In order to fully take advantage of these features, SwiftKey accesses various personal bits of information -- previous texts, emails, and regularly used names and phrases -- to bolster its database, with a synchronization feature that keeps all of a user's data updated across various devices. Now, one SwiftKey user has discovered that someone unknown to them was given access to this data thanks to the app's predictive features. Thankfully, the stranger was helpful in informing the compromised user about their privacy slip.
"A few days ago, I received an email from a complete stranger asking if I had recently purchased and returned a particular model of mobile phone, adding that not one but two of my email addresses (one personal and one work address) were saved on the phone she had just bought as brand-new," said the user. "It also suggested, when she typed a zero, the telephone number for someone I had phoned recently."According to the anonymous source, the stranger went through every letter in the alphabet and got predictive suggestions of the affected user's contact list and even the address of private servers used to connect to the internet at their workplace. A similar occurrence happened for one Redditor recently, but this time it crossed a language barrier as well, with German predictions of private information suggested for a user in the United Kingdom.

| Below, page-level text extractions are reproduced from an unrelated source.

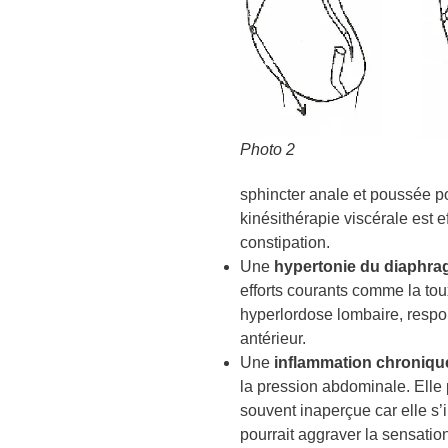
Photo 2
sphincter anale et poussée po
kinésithérapie viscérale est e
constipation.
Une
hypertonie du diaphr
efforts courants comme la to
hyperlordose lombaire, respo
antérieur.
Une
inflammation chronique 
la pression abdominale. Elle
souvent inaperçue car elle s’
pourrait aggraver la sensatio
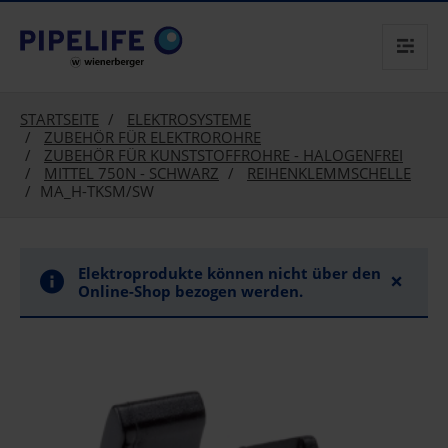
text.skipToContent
text.skipToNavigation
STARTSEITE
ELEKTROSYSTEME
ZUBEHÖR FÜR ELEKTROROHRE
ZUBEHÖR FÜR KUNSTSTOFFROHRE - HALOGENFREI
MITTEL 750N - SCHWARZ
REIHENKLEMMSCHELLE
MA_H-TKSM/SW
Elektroprodukte können nicht über den
×
Online-Shop bezogen werden.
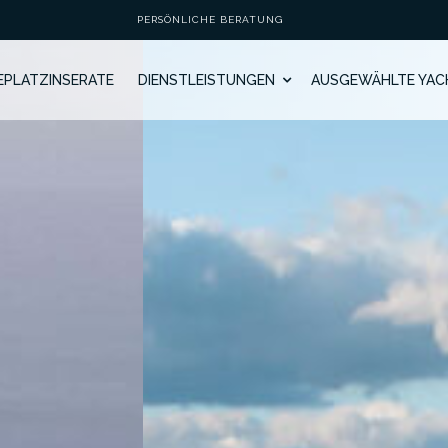
PERSÖNLICHE BERATUNG
GEPLATZINSERATE
DIENSTLEISTUNGEN
AUSGEWÄHLTE YAC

According to SwiftKey, the problem stems from a bug in that synchronization feature, so the company has deactivated syncing information across devices until it can get to the root of the problem. A spokesperson for the company said, "Recently, a limited number of our customers noticed unexpected words pre-populating when typing on their mobile phone," but promised users that the app is "okay to use" in the meantime given the low number of users affected and that their personal data will not be lost while the sync ability is down.